← Back to context

Comment by Eikon

7 hours ago

Most of the pain here is the typical set of issues people run into trying to make S3 a filesystem as-is, common with S3FS-family approaches.

ZeroFS (https://github.com/Barre/zerofs) is 9P/NFS/NBD over S3 on an LSM. Point stock go-git, or just /usr/bin/git, at a mount and skip the gymnastics. Rename is a metadata op in the keyspace, so you get it atomic on any S3, no Tigris-specific X-Tigris-Rename needed.

Different point on the spectrum, but less square-peg, also most probably much, much faster (it works great on linux-sized repos) :)
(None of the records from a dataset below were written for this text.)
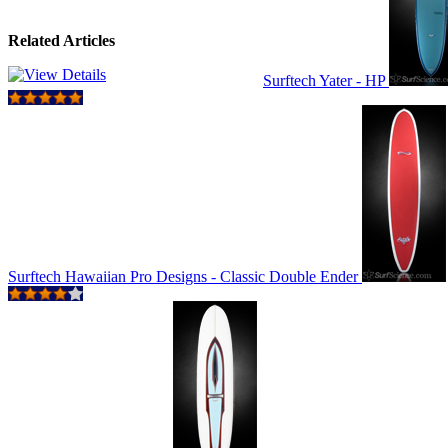
Related Articles
Surftech Yater - HP
Surftech Hawaiian Pro Designs - Classic Double Ender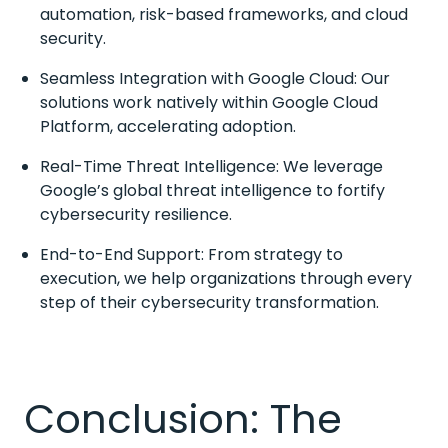
automation, risk-based frameworks, and cloud
security.
Seamless Integration with Google Cloud: Our
solutions work natively within Google Cloud
Platform, accelerating adoption.
Real-Time Threat Intelligence: We leverage
Google’s global threat intelligence to fortify
cybersecurity resilience.
End-to-End Support: From strategy to
execution, we help organizations through every
step of their cybersecurity transformation.
Conclusion: The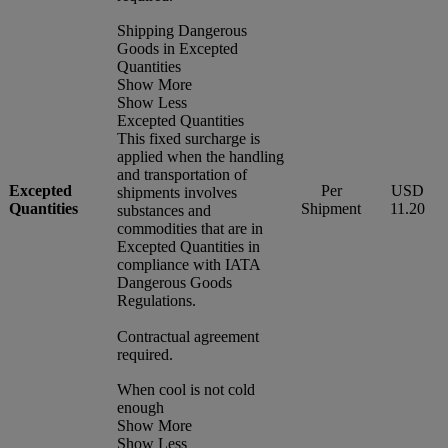
Shipping Dangerous
Goods in Excepted
Quantities
Show More
Show Less
Excepted Quantities
This fixed surcharge is
applied when the handling
and transportation of
Excepted
Per
USD
shipments involves
Quantities
Shipment
11.20
substances and
commodities that are in
Excepted Quantities in
compliance with IATA
Dangerous Goods
Regulations.
Contractual agreement
required.
When cool is not cold
enough
Show More
Show Less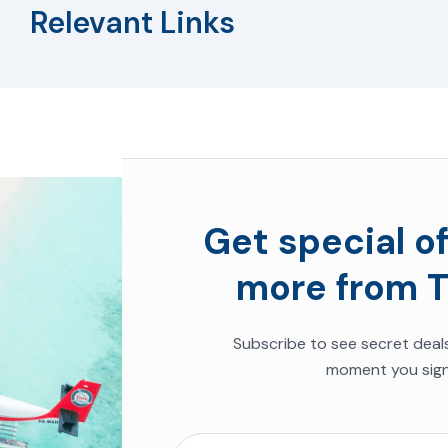
Relevant Links
Get special of
more from T
Subscribe to see secret deal
moment you sign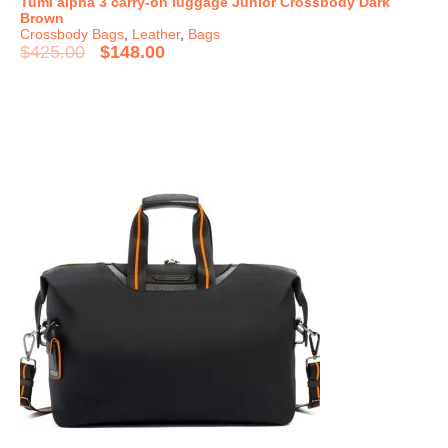
Tumi alpha 3 carry-on luggage Junior Crossbody Dark
Brown
Crossbody Bags
,
Leather
,
Bags
$
425.00
$
148.00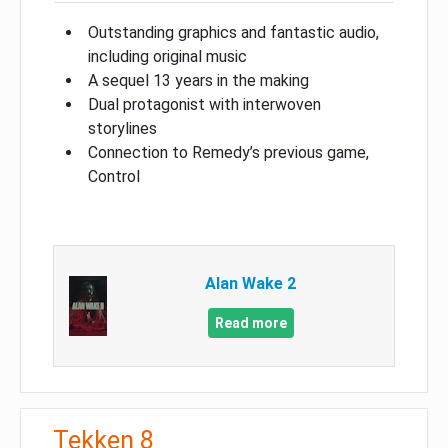
Outstanding graphics and fantastic audio,
including original music
A sequel 13 years in the making
Dual protagonist with interwoven
storylines
Connection to Remedy’s previous game,
Control
Alan Wake 2
Read more
Tekken 8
Author of the article here. I'm aware of ZeroFS and other similar approaches (such as something internal at Tigris that will become public at a later date), this was more of an experiment to see how far you can get with stuff I already had "on the shelf". I am going to be improving this a fair bit; I just need to plan out what I'm gonna work on and figure out the best times to stream it, etc.

I wouldn’t call it gymnastics. The surprising part of the article was that Git itself is an object store that happens to use a filesystem for persistence, but an S3 bucket might actually be more suitable than a .git directory on POSIX.
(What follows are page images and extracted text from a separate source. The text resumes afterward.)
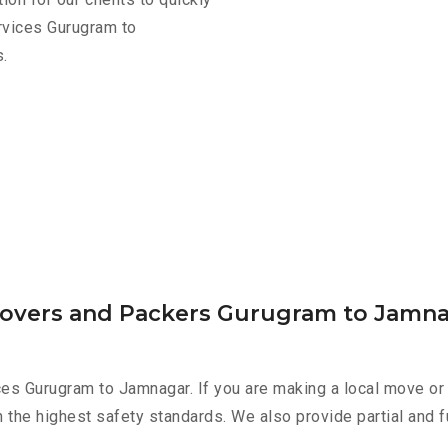
rvices Gurugram to
.
Movers and Packers Gurugram to Jamn
es Gurugram to Jamnagar. If you are making a local move or 
h the highest safety standards. We also provide partial and f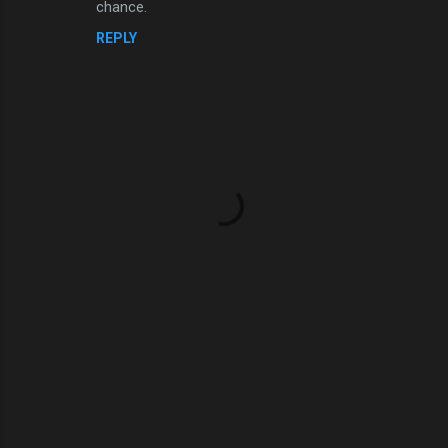
chance.
REPLY
P
o
s
t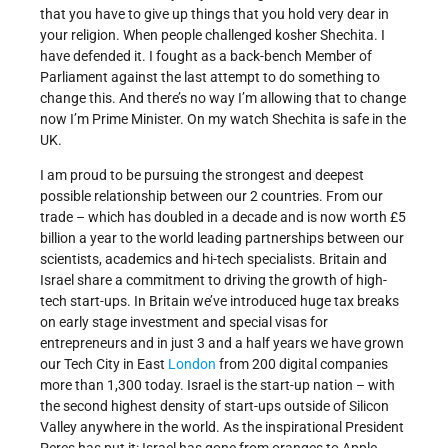
that you have to give up things that you hold very dear in
your religion. When people challenged kosher Shechita. I
have defended it. I fought as a back-bench Member of
Parliament against the last attempt to do something to
change this. And there’s no way I’m allowing that to change
now I’m Prime Minister. On my watch Shechita is safe in the
UK.
I am proud to be pursuing the strongest and deepest
possible relationship between our 2 countries. From our
trade – which has doubled in a decade and is now worth £5
billion a year to the world leading partnerships between our
scientists, academics and hi-tech specialists. Britain and
Israel share a commitment to driving the growth of high-
tech start-ups. In Britain we’ve introduced huge tax breaks
on early stage investment and special visas for
entrepreneurs and in just 3 and a half years we have grown
our Tech City in East
London
from 200 digital companies
more than 1,300 today. Israel is the start-up nation – with
the second highest density of start-ups outside of Silicon
Valley anywhere in the world. As the inspirational President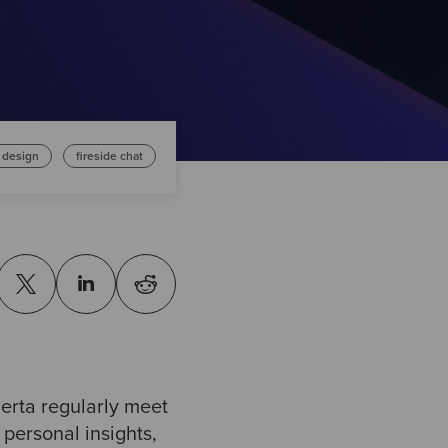
 design
fireside chat
rta regularly meet
 personal insights,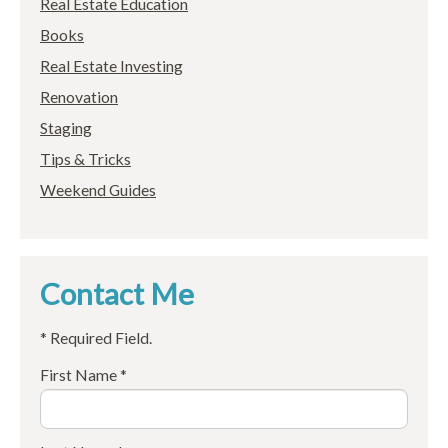
Real Estate Education
Books
Real Estate Investing
Renovation
Staging
Tips & Tricks
Weekend Guides
Contact Me
* Required Field.
First Name *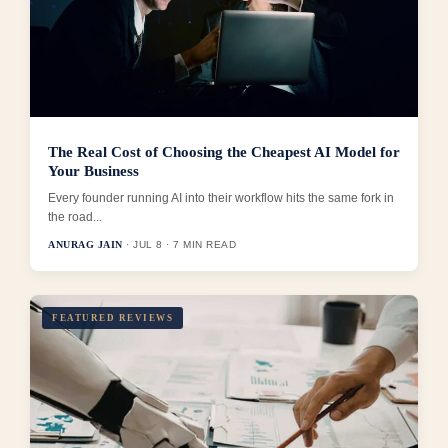
The Real Cost of Choosing the Cheapest AI Model for
Your Business
Every founder running AI into their workflow hits the same fork in
the road...
ANURAG JAIN
· JUL 8 · 7 MIN READ
FEATURED REVIEWS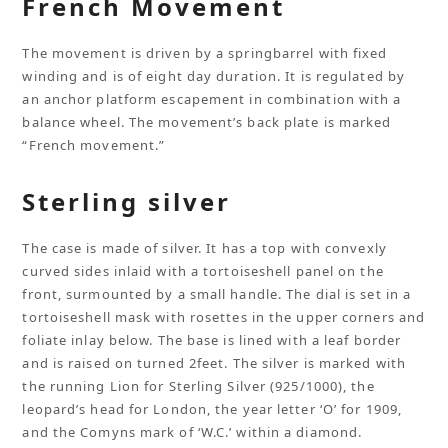
French Movement
The movement is driven by a springbarrel with fixed
winding and is of eight day duration. It is regulated by
an anchor platform escapement in combination with a
balance wheel. The movement’s back plate is marked
“French movement.”
Sterling silver
The case is made of silver. It has a top with convexly
curved sides inlaid with a tortoiseshell panel on the
front, surmounted by a small handle. The dial is set in a
tortoiseshell mask with rosettes in the upper corners and
foliate inlay below. The base is lined with a leaf border
and is raised on turned 2feet. The silver is marked with
the running Lion for Sterling Silver (925/1000), the
leopard’s head for London, the year letter ‘O’ for 1909,
and the Comyns mark of ‘W.C.’ within a diamond.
  • It makes sense, similar to how blob storage is a natural fit for a nix cache, where you have a giant flat space of many hash-address immutable directories/archives.

    I think most of the pain documented in the article is just that git-the-implementation contains a lot of assumptions about it being a (local) filesystem that it is operating on, hence stuff like calling stat a ton of times, or doing the rename trick to get atomic behavior from a not-normally-atomic operation (updating a file in place).

    If it were possible to define a "backing storage" API layer within git, it might be possible to move all the filesystem/posix-centric stuff to the other side of it and leave behind an interface that maps quite nicely to blob storage.